EXERCISE GOAL: Please return all lines from the records below that include the string "лыжного".

Top of STUDY MATERIAL

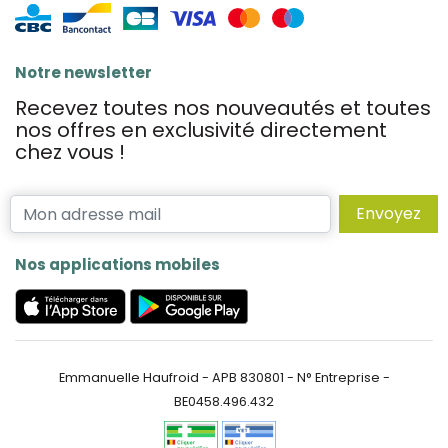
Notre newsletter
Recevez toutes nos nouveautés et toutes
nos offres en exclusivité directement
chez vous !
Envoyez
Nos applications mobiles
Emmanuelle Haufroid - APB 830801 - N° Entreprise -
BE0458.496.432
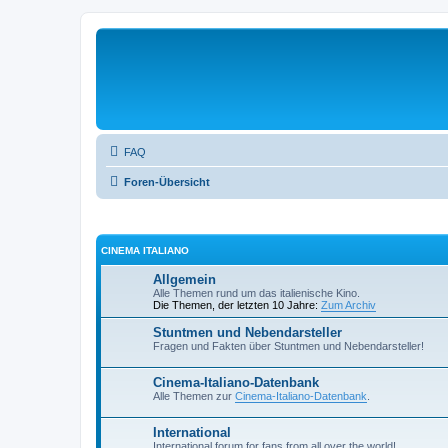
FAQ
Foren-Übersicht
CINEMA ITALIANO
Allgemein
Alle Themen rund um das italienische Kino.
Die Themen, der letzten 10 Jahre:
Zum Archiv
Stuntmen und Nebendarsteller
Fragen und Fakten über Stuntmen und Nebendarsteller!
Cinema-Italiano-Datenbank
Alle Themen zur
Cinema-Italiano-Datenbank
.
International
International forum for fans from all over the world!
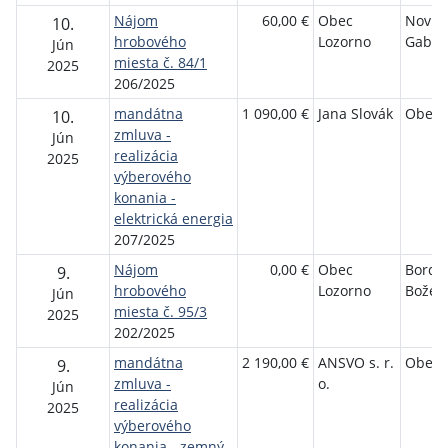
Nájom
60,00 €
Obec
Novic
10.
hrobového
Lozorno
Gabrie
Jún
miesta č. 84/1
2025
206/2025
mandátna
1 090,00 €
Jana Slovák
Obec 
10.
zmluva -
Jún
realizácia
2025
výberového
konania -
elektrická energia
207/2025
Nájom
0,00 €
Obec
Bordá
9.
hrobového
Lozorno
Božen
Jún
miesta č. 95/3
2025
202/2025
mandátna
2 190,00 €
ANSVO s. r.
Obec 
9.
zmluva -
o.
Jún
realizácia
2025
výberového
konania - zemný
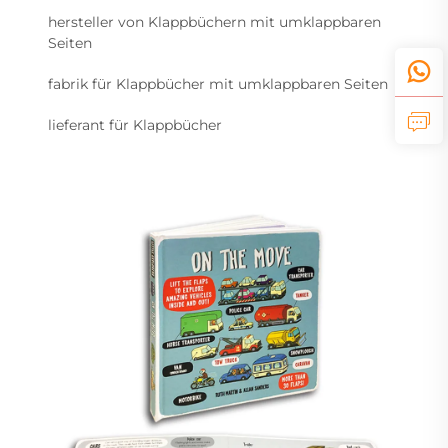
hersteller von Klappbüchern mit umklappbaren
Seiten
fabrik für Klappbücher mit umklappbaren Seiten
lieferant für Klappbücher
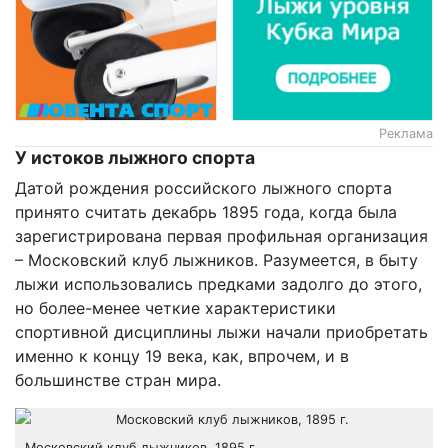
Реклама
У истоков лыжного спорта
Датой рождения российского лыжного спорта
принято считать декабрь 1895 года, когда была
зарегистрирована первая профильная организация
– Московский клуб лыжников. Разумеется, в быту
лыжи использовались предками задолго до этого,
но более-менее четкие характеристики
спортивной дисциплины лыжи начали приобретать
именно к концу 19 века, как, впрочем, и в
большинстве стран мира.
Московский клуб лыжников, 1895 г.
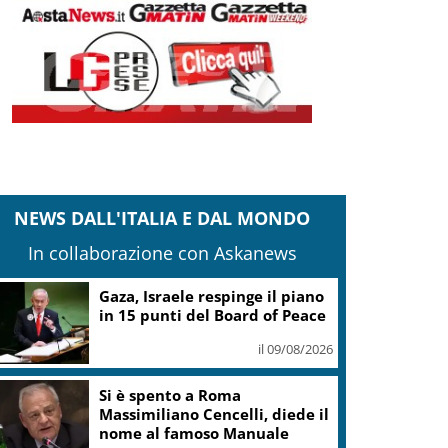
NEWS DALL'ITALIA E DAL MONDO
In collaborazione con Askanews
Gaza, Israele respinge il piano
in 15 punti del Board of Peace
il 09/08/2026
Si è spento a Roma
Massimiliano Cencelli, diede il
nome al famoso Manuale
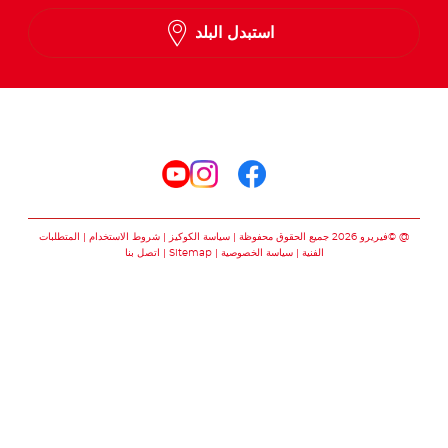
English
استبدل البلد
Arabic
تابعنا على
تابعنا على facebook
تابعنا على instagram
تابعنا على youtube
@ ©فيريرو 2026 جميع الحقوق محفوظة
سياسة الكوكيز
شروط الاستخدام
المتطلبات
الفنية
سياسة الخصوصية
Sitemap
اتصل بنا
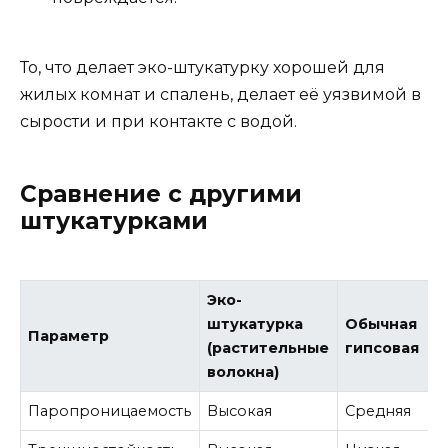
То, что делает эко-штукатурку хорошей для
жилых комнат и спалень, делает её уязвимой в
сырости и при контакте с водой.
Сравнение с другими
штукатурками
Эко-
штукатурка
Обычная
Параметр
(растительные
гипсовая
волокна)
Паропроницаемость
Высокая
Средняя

Bottom of STUDY MATERIAL

RESPONSE BELOW:
У истоков лыжного спорта
Датой рождения российского лыжного спорта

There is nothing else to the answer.